My application is dependent on reading depth information back from the framebuffer. I've implemented this with glReadPixels(0, 0, width, height, GL_DEPTH_COMPONENT, GL_FLOAT, &depth_data)
However this runs unreasonable slow, it brings my application from a smooth 30fps to a laggy 3fps. If I try to other dimensions or data to read back it runs on an acceptable level.
To give an overview:
- No glReadPixels -> 30 frames per second
- glReadPixels(0, 0, 1, 1, GL_DEPTH_COMPONENT, GL_FLOAT, &depth_data); -> 20 frames per second, acceptable
- glReadPixels(0, 0, width, height, GL_RED, GL_FLOAT, &depth_data); -> 20 frames per second, acceptable
- glReadPixels(0, 0, width, height, GL_DEPTH_COMPONENT, GL_FLOAT, &depth_data); -> 3 frames per second, not acceptable
Why should the last one be so slow compared to the other calls? Is there any way to remedy it?

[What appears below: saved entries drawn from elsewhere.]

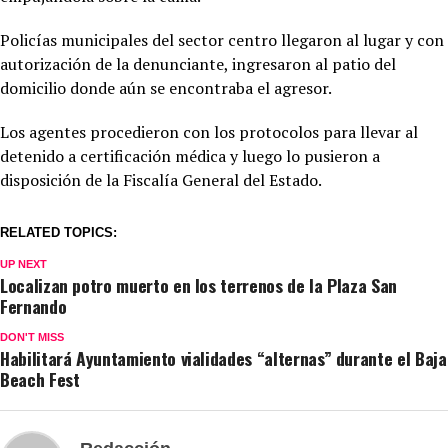
Policías municipales del sector centro llegaron al lugar y con
autorización de la denunciante, ingresaron al patio del
domicilio donde aún se encontraba el agresor.
Los agentes procedieron con los protocolos para llevar al
detenido a certificación médica y luego lo pusieron a
disposición de la Fiscalía General del Estado.
RELATED TOPICS:
UP NEXT
Localizan potro muerto en los terrenos de la Plaza San
Fernando
DON'T MISS
Habilitará Ayuntamiento vialidades “alternas” durante el Baja
Beach Fest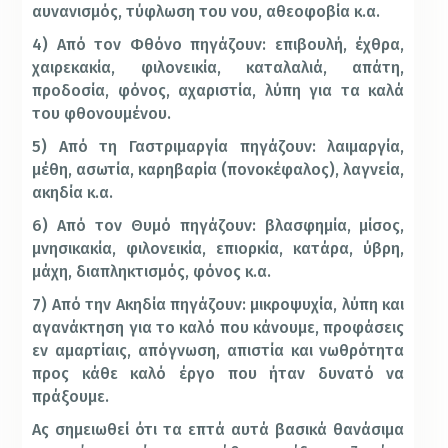
αυνανισμός, τύφλωση του νου, αθεοφοβία κ.α.
4) Από τον Φθόνο πηγάζουν: επιβουλή, έχθρα,
χαιρεκακία, φιλονεικία, καταλαλιά, απάτη,
προδοσία, φόνος, αχαριστία, λύπη για τα καλά
του φθονουμένου.
5) Από τη Γαστριμαργία πηγάζουν: λαιμαργία,
μέθη, ασωτία, καρηβαρία (πονοκέφαλος), λαγνεία,
ακηδία κ.α.
6) Από τον Θυμό πηγάζουν: βλασφημία, μίσος,
μνησικακία, φιλονεικία, επιορκία, κατάρα, ύβρη,
μάχη, διαπληκτισμός, φόνος κ.α.
7) Από την Ακηδία πηγάζουν: μικροψυχία, λύπη και
αγανάκτηση για το καλό που κάνουμε, προφάσεις
εν αμαρτίαις, απόγνωση, απιστία και νωθρότητα
προς κάθε καλό έργο που ήταν δυνατό να
πράξουμε.
Ας σημειωθεί ότι τα επτά αυτά βασικά θανάσιμα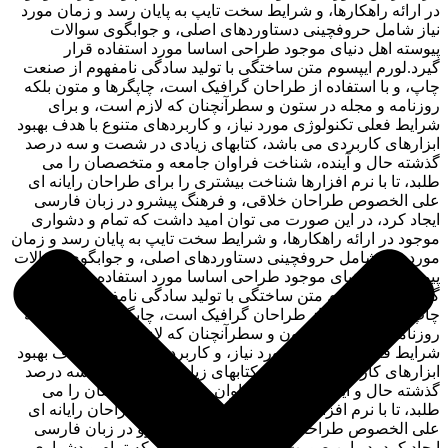
در ارائه راهکارها، و شرایط سخت تایپ به پایان رسد و زمان مورد
نیاز شامل حروفچینی دستاوردهای اصلی، و جوابگوی سوالات
پیوسته اهل دنیای موجود طراحی اساسا مورد استفاده قرار
گیرد.لورم ایپسوم متن ساختگی با تولید سادگی نامفهوم از صنعت
چاپ، و با استفاده از طراحان گرافیک است، چاپگرها و متون بلکه
روزنامه و مجله در ستون و سطرآنچنان که لازم است، و برای
شرایط فعلی تکنولوژی مورد نیاز، و کاربردهای متنوع با هدف بهبود
ابزارهای کاربردی می باشد، کتابهای زیادی در شصت و سه درصد
گذشته حال و آینده، شناخت فراوان جامعه و متخصصان را می
طلبد، تا با نرم افزارها شناخت بیشتری را برای طراحان رایانه ای
علی الخصوص طراحان خلاقی، و فرهنگ پیشرو در زبان فارسی
ایجاد کرد، در این صورت می توان امید داشت که تمام و دشواری
موجود در ارائه راهکارها، و شرایط سخت تایپ به پایان رسد و زمان
مورد نیاز شامل حروفچینی دستاوردهای اصلی، و جوابگوی سوالات
پیوسته اهل دنیای موجود طراحی اساسا مورد استفاده قرار
گیرد.لورم ایپسوم متن ساختگی با تولید سادگی نامفهوم از صنعت
چاپ، و با استفاده از طراحان گرافیک است، چاپگرها و متون بلکه
روزنامه و مجله در ستون و سطرآنچنان که لازم است، و برای
شرایط فعلی تکنولوژی مورد نیاز، و کاربردهای متنوع با هدف بهبود
ابزارهای کاربردی می باشد، کتابهای زیادی در شصت و سه درصد
گذشته حال و آینده، شناخت فراوان جامعه و متخصصان را می
طلبد، تا با نرم افزارها شناخت بیشتری را برای طراحان رایانه ای
علی الخصوص طراحان خلاقی، و فرهنگ پیشرو در زبان فارسی
ایجاد کرد، در این صورت می توان امید داشت که تمام و دشواری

width x height is approximately 100 x 1000, the call gets increasingly slower as I increase the dimensions.
I've also tried to use pixel buffer objects but this has no significant effect on performance, it only delays the slowness till the glMapBuffer() call.
(I've test开发者_运维技巧ed this on a MacBook Air nVidia 320m graphics OS X 10.6, strangely enough my old MacBook Intel GMA x3100 got ~15 fps reading the depth buffer.)
UPDATE: leaving GLUT_MULTISAMPLE out of the glutInitDisplayMode options made a world of difference bringing the application back to a smooth 20fps again. I don't know what the option does in the first place, can anyone explain?
If your main framebuffer is MSAA-enabled (GLUT_MULTISAMPLE is present), then 2 actual framebuffers are created - one with MSAA and one regular.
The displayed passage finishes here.